A record 52-55% of 92 lakh voters exercised their franchise on Tuesday in the crucial civic polls in Mumbai, where traditional partners Shiv Sena and BJP contested against each other for the first time in 25 years.
Exit polls and political pundits are predicting a fractured mandate with the two parties in a neck-and-neck race for the biggest civic body in Asia.
This means there is a possibility of the former saffron alliance partners coming together again, when the results come in, to run the 227-seat Brihanmumbai Municipal Corporation (BMC). Besides Mumbai, nine other big municipal corporations, 11 zilla parishads and 118 panchayat samitis in Maharashtra went to the polls.
With the splitting of traditional Shiv Sena-BJP and Congress-Nationalist Congress Party alliances, the Mumbai civic polls became a multi-cornered contest and saw high-pitched campaigning.
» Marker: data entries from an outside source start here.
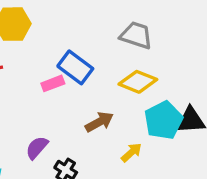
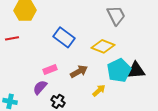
gray trapezoid: (136, 35) -> (116, 15), moved, turned 45
pink rectangle: (53, 83) -> (50, 69), moved

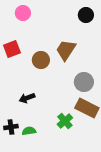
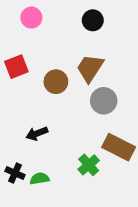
black circle: (86, 15) -> (93, 20), moved
gray circle: (84, 82) -> (104, 101), moved
black cross: (11, 127) -> (15, 173), turned 32

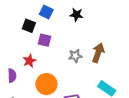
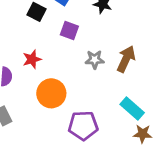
purple square: (45, 40) -> (69, 31), moved

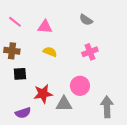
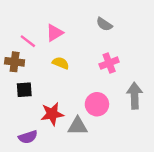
pink line: (15, 22) -> (28, 41), moved
pink triangle: (45, 27) -> (55, 33), turned -35
gray arrow: (107, 107) -> (135, 96), moved

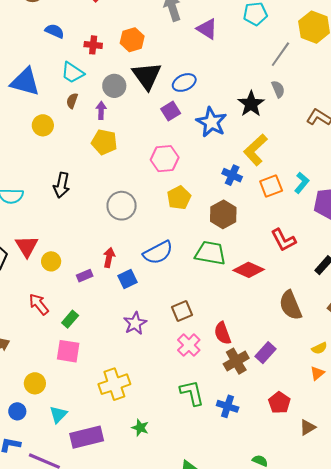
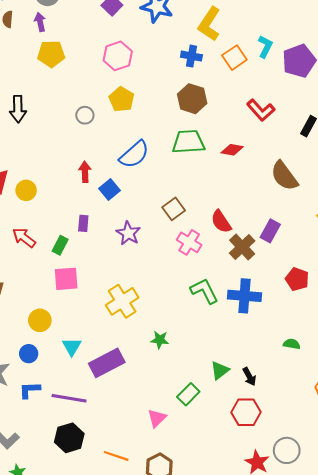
yellow pentagon: (179, 198) -> (122, 99), moved
gray circle: (122, 206) -> (85, 115), size x0.6
red diamond: (249, 270) -> (232, 150), size x0.7
purple rectangle: (85, 276) -> (83, 223), moved, turned -49
blue cross: (228, 406) -> (244, 296), size x1.4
Besides, there are Maharashtra Navnirman Sena, Samajwadi Party and Owaisi brothers-led Majlis-e-Ittehadul-Muslimeen (MIM) creating a dent in the votes of these parties. If there is no clear mandate, the possibility of the Shiv Sena and BJP coming together to form the local government again has not been ruled out.
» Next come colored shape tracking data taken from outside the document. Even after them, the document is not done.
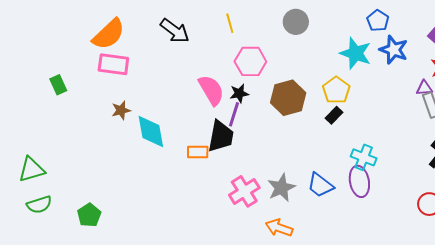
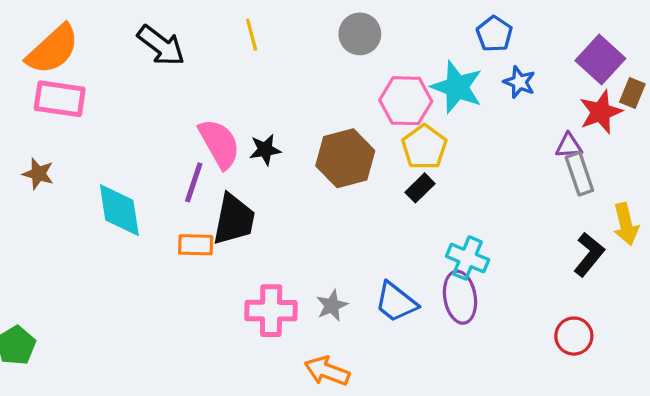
blue star: (394, 50) -> (519, 82), size x0.7
pink hexagon: (250, 61) -> (406, 101), moved
brown star: (121, 110) -> (38, 174), moved, turned 30
purple line: (234, 114) -> (194, 182), moved
gray star: (281, 188) -> (332, 306), size x0.7
pink cross: (244, 191) -> (271, 311), turned 32

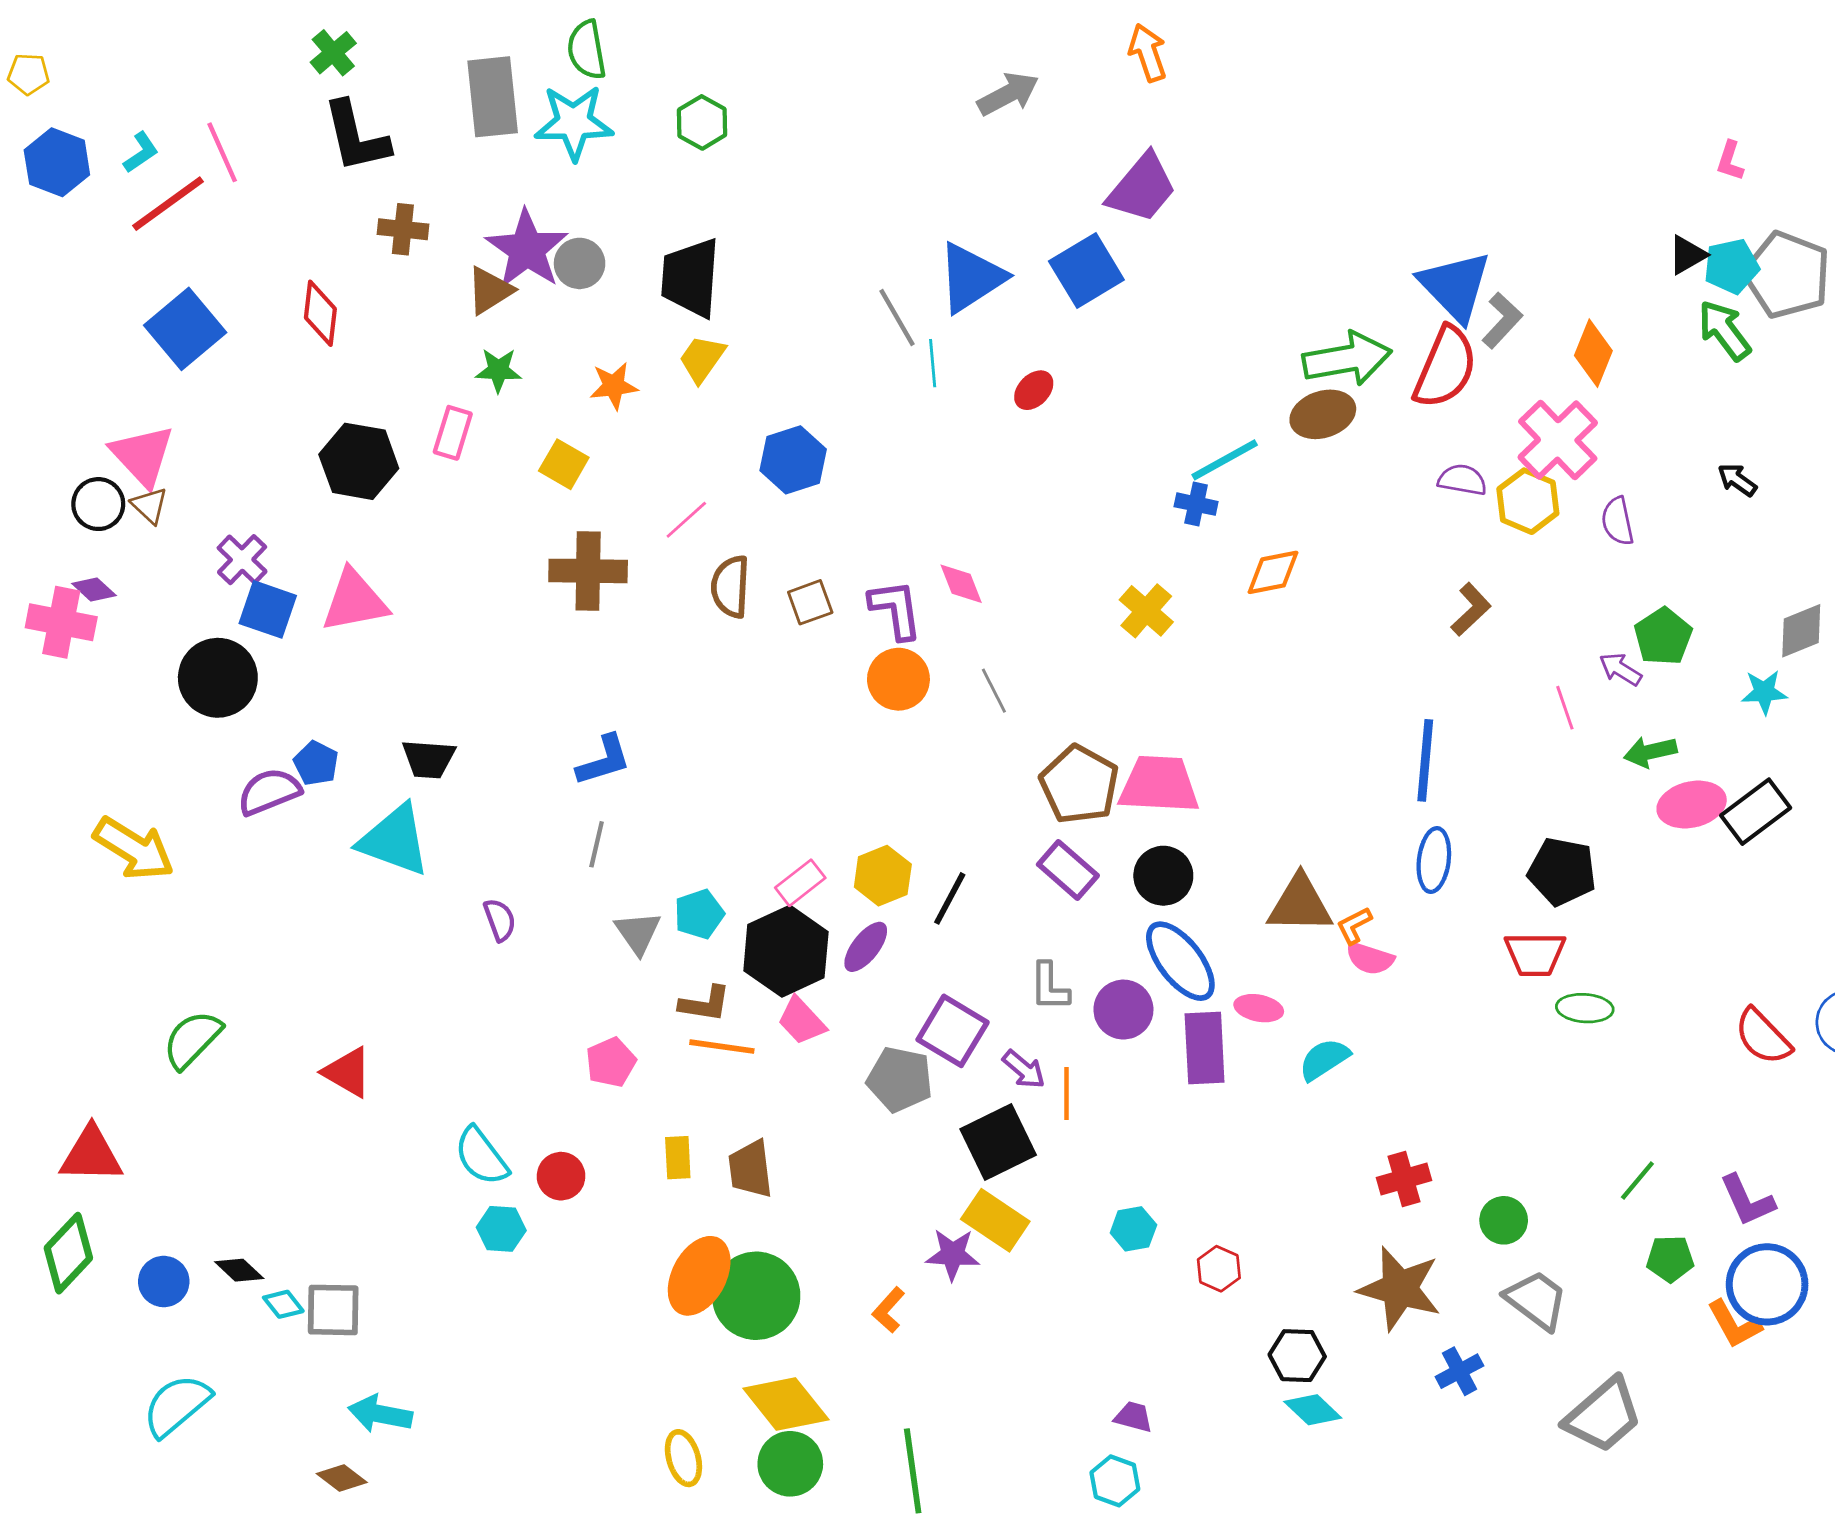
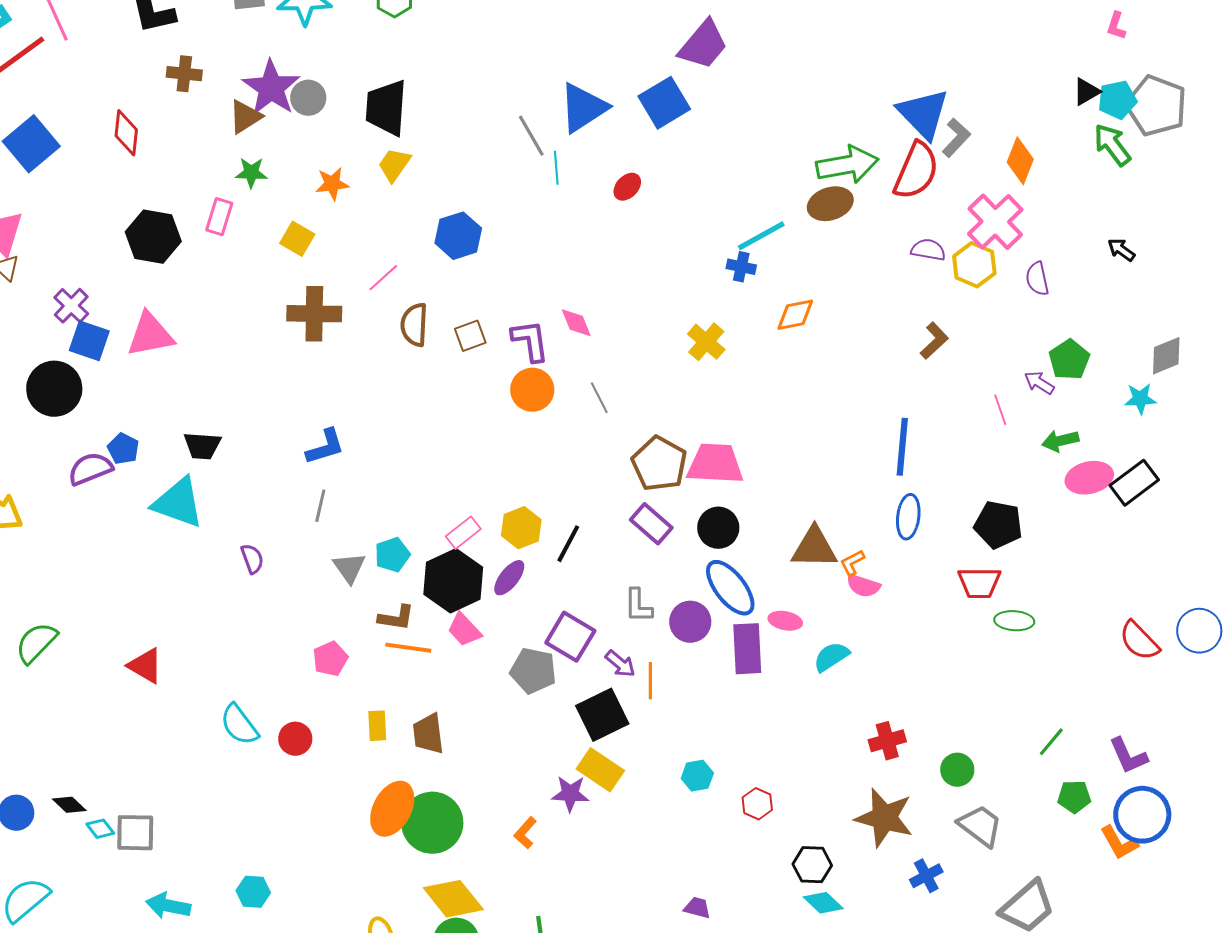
cyan hexagon: (501, 1229) -> (253, 892), moved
The results will also have a bearing on the fate of the two-and-a-half-year-old state government and the political fortunes of Chief
Minister Devendra Fadnavis and Shiv Sena president Uddhav Thackeray.
Last year, Shiv Sena and BJP contested the Kalyan-Dombivli corporation polls separately but came together after the polls. The Axis-My India exit poll for India Today puts Shiv Sena and BJP neck and neck.
According to this poll, Shiv Sena may get 86-90 seats, and BJP 80-88 seats. Shiv Sena and BJP will each get 32% of the votes. The Congress may get 30-34 seats with a vote share of 16%. NCP may be reduced to 3-6 seats, MNS may get 5-7 seats and SP 2-4 seats. Shiv Sena currently has 75 seats followed by BJP (31), Congress (52), NCP (7), MNS (27), SP (9) and others (32).
For the last two decades, Sena-BJP has been in power in Mumbai. Counting of votes would be taken up on Thursday. Celebrities including former cricketer Sachin Tendulkar, actor Shah Rukh Khan, lyricist Gulzar and newly appointed Tata Sons chairman Natarajan Chandrasekaran stood in queues to vote.
According to the State Election Commission, Mumbai recorded 52-55% turnout, which is higher than in the last three elections.
"Thank you #Mumbai for the record voting percentage & people from all Municipal Corporations & ZP for participating in festival of democracy!," Fadnavis tweeted. Polling across the state was largely peaceful except for a few stray incidents.